Are you looking for an all-out party weekend at the ruin bars of Budapest or a relaxing stay on the beautiful beaches of Split? Do you find yourself itching to delve into sights of ranging historical significance and intrigue, like the remnants of World War II in Poland?

Whatever your style of travel or trip expectations, you are guaranteed to find a city or two in Eastern Europe that has it. To provide some travel inspiration, listed below are 20 excellent choices, from super popular options to those slightly off the beaten track.

Best Cities In Eastern Europe

1. Budapest, Hungary

Aerial view of Budapest, Hungary
Kyle Kroeger / ViaTravelers

After a restless history, Budapest is today a popular tourist destination in Central Europe. It’s a superb option for those traveling on a budget. The city’s nightlife is legendary, with cheap nights out in its many unique ruin bars.

Popular for its thermal baths, visiting a spa in Budapest is a great way to relax and unwind. Budapest is brimming with significant time-honored landmarks like Buda Castle or the former Jewish district. Opting for a personalized tour is a great way to explore its highlights.

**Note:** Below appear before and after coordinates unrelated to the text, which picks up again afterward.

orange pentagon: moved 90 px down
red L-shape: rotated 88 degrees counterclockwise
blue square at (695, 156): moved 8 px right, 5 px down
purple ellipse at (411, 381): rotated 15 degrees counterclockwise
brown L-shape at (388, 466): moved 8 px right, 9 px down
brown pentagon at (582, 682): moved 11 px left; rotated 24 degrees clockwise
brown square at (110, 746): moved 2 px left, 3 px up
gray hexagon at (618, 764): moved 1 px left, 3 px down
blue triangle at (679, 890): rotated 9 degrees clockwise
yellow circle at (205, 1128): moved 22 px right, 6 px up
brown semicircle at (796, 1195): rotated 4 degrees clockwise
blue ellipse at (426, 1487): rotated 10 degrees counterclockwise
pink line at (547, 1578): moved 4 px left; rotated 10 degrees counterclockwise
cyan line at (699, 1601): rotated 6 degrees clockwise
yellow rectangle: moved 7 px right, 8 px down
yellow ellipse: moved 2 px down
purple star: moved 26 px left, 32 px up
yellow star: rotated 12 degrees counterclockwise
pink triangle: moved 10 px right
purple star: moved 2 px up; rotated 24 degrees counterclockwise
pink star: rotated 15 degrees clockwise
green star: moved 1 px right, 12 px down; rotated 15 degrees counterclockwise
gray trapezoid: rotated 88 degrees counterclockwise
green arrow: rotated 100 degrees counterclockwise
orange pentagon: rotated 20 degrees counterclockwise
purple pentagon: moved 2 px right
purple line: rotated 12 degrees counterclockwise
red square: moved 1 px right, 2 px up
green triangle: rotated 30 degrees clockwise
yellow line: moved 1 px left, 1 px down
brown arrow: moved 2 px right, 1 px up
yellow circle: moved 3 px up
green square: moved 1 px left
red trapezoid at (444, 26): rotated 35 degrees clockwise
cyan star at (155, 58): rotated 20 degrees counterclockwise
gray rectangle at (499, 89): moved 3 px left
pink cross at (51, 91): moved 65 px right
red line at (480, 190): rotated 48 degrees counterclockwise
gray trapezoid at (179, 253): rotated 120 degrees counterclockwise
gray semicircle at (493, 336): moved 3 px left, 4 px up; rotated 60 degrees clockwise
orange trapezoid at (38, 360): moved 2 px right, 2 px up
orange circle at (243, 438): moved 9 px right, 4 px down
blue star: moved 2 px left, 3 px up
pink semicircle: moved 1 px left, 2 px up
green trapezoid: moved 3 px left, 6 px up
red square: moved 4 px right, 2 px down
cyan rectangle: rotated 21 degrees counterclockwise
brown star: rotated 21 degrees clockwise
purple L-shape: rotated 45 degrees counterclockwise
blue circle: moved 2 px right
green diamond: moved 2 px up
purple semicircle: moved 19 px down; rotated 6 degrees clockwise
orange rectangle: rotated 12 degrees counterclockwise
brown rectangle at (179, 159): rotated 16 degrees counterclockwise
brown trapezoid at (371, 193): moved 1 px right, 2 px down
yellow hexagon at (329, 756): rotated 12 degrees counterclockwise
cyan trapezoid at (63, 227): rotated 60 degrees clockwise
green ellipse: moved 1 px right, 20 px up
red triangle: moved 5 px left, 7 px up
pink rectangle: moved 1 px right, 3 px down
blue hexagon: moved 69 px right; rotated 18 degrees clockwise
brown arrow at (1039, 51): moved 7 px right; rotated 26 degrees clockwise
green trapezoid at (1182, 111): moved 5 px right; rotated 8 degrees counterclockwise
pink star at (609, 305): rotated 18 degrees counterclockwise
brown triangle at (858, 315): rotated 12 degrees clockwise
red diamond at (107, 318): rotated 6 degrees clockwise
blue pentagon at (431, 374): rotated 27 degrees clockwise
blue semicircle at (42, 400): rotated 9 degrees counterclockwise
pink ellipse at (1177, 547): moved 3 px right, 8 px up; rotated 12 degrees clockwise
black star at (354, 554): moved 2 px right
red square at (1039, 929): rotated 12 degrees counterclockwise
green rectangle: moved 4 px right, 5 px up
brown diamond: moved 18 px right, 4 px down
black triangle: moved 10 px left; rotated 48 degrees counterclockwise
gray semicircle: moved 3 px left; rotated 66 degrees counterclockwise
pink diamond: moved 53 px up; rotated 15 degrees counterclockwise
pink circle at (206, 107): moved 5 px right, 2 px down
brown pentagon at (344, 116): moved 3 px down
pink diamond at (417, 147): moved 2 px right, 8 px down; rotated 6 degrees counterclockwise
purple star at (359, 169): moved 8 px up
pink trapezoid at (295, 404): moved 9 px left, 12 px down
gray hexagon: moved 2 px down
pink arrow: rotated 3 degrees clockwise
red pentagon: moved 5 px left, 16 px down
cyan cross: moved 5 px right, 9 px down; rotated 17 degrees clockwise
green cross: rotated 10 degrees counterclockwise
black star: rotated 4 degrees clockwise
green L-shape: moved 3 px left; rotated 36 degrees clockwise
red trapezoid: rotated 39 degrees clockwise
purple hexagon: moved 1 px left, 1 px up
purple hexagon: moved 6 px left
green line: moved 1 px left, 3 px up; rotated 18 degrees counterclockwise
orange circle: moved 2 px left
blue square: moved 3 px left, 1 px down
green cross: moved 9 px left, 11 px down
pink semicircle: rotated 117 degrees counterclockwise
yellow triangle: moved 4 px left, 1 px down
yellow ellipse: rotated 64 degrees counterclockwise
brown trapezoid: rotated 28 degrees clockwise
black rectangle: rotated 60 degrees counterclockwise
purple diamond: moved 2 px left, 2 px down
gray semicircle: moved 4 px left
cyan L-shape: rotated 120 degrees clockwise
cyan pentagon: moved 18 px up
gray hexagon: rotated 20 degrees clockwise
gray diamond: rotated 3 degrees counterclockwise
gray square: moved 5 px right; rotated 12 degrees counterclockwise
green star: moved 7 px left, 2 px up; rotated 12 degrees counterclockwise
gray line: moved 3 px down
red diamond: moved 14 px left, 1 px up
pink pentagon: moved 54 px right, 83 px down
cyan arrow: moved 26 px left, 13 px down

See Related: Prague vs. Budapest: What is Best to Visit?

2. Prague, Czech Republic

Charles Bridge from Prague Castle
Kyle Kroeger / ViaTravelers

Cobblestone streets meander through Prague, one of the most visited cities in Eastern Europe. This is an excellent city for those looking for a thriving nightlife, with one of the best nightlife scenes in Europe.

However, there are plenty of great things to do in Prague during the day, and the city is incredibly family-friendly. Prague Castle was my personal highlight. It’s huge and provides unbeatable views of the city.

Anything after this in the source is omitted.